Start of Dataset
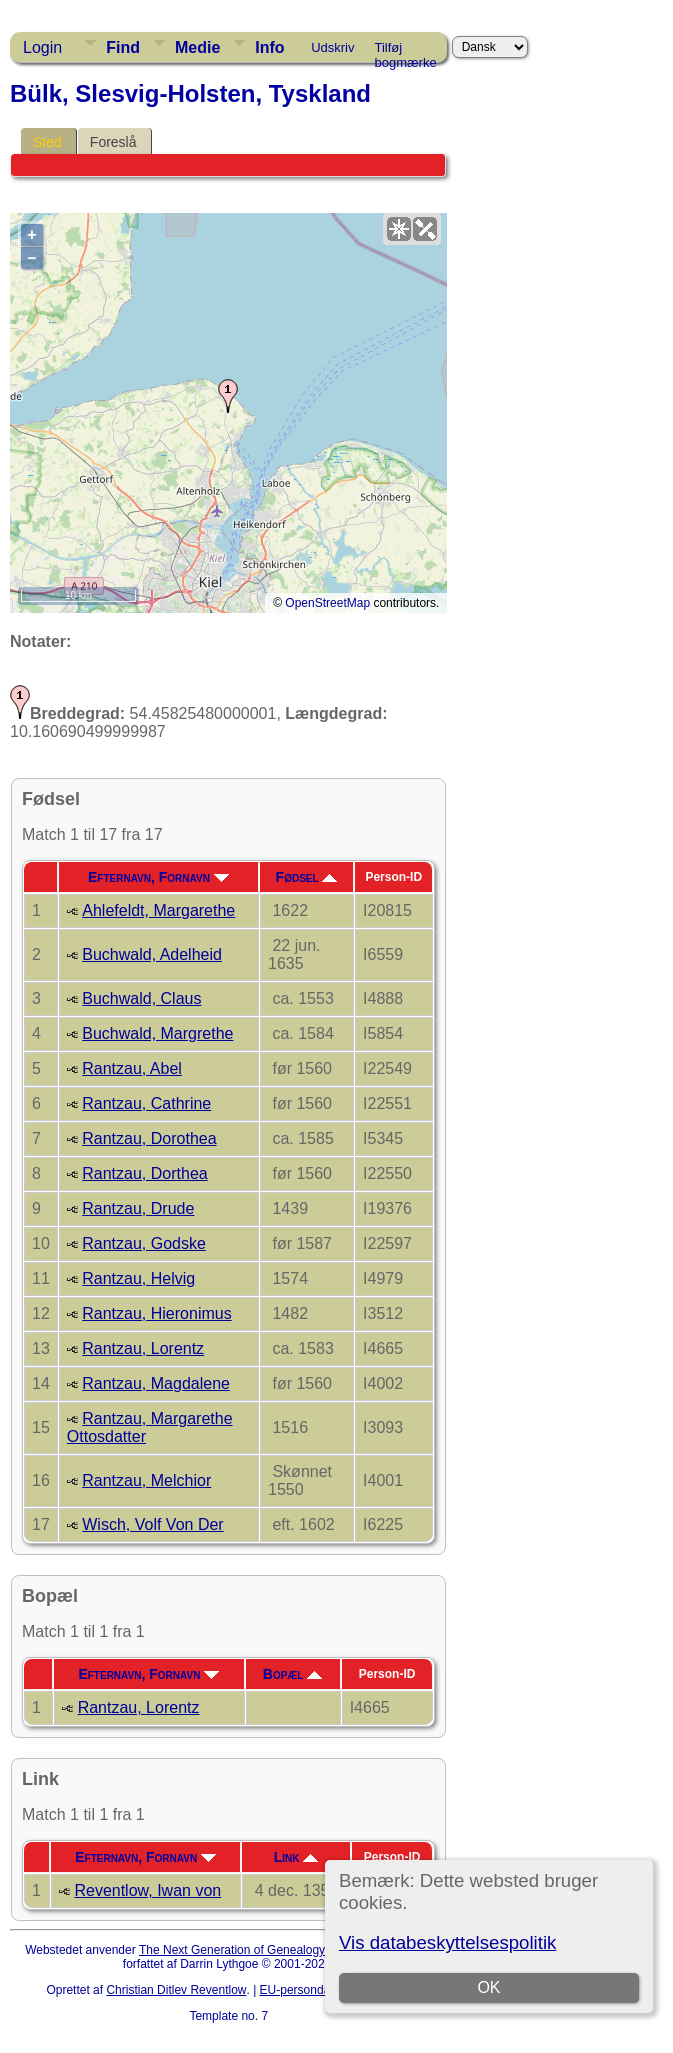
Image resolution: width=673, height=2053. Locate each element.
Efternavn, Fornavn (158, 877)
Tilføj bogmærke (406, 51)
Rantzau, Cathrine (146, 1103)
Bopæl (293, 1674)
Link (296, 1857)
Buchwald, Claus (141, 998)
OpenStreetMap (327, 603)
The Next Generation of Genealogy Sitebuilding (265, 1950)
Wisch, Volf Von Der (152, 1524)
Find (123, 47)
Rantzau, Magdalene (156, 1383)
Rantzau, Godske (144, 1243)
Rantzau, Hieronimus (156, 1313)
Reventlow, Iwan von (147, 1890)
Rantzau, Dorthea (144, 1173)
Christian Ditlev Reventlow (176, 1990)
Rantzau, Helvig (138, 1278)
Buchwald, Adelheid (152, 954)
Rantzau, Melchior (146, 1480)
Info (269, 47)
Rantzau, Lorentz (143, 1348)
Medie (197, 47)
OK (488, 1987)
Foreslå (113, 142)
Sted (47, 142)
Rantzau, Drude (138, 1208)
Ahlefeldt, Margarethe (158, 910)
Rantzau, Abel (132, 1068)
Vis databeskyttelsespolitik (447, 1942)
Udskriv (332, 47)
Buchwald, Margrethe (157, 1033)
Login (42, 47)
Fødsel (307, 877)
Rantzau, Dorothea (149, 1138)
End of Dataset
§ **Activity**
After locating the line with "Link (296, 1857)" in the records above, please set down that line and all later ones exactly, and no other line.

§ **Task output**
Link (296, 1857)
Buchwald, Claus (141, 998)
OpenStreetMap (327, 603)
The Next Generation of Genealogy Sitebuilding (265, 1950)
Wisch, Volf Von Der (152, 1524)
Find (123, 47)
Rantzau, Magdalene (156, 1383)
Rantzau, Godske (144, 1243)
Rantzau, Hieronimus (156, 1313)
Reventlow, Iwan von (147, 1890)
Rantzau, Dorthea (144, 1173)
Christian Ditlev Reventlow (176, 1990)
Rantzau, Helvig (138, 1278)
Buchwald, Adelheid (152, 954)
Rantzau, Melchior (146, 1480)
Info (269, 47)
Rantzau, Lorentz (143, 1348)
Medie (197, 47)
OK (488, 1987)
Foreslå (113, 142)
Sted (47, 142)
Rantzau, Drude (138, 1208)
Ahlefeldt, Margarethe (158, 910)
Rantzau, Abel (132, 1068)
Vis databeskyttelsespolitik (447, 1942)
Udskriv (332, 47)
Buchwald, Margrethe (157, 1033)
Login (42, 47)
Fødsel (307, 877)
Rantzau, Dorothea (149, 1138)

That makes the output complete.